Saved entries

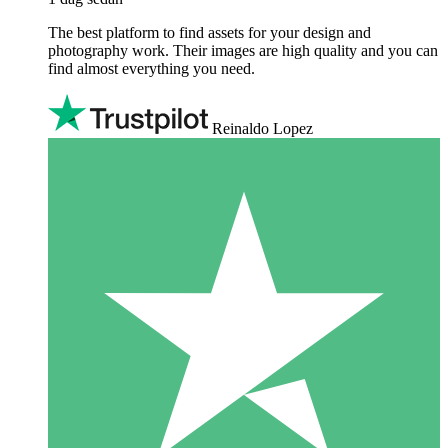
The best platform to find assets for your design and
photography work. Their images are high quality and you can
find almost everything you need.
Reinaldo Lopez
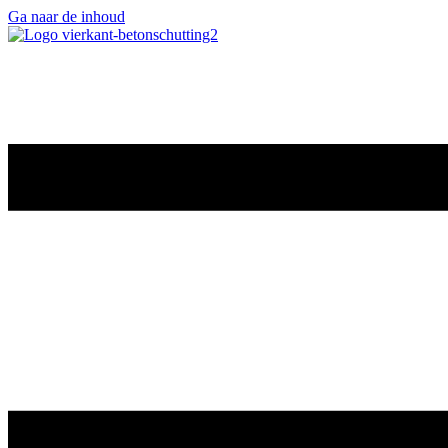
Ga naar de inhoud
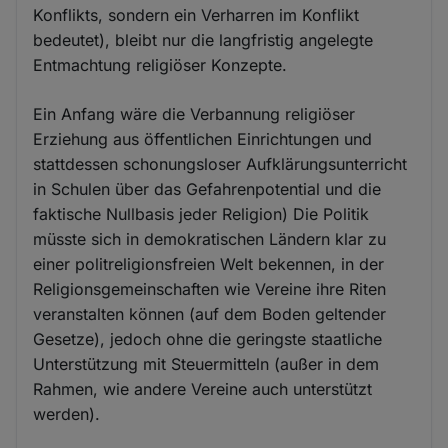
Konflikts, sondern ein Verharren im Konflikt
bedeutet), bleibt nur die langfristig angelegte
Entmachtung religiöser Konzepte.
Ein Anfang wäre die Verbannung religiöser
Erziehung aus öffentlichen Einrichtungen und
stattdessen schonungsloser Aufklärungsunterricht
in Schulen über das Gefahrenpotential und die
faktische Nullbasis jeder Religion) Die Politik
müsste sich in demokratischen Ländern klar zu
einer politreligionsfreien Welt bekennen, in der
Religionsgemeinschaften wie Vereine ihre Riten
veranstalten können (auf dem Boden geltender
Gesetze), jedoch ohne die geringste staatliche
Unterstützung mit Steuermitteln (außer in dem
Rahmen, wie andere Vereine auch unterstützt
werden).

# Exercise directions
Only a number is wanted here: how many lines in the data above include the string "find"?

# Task response
2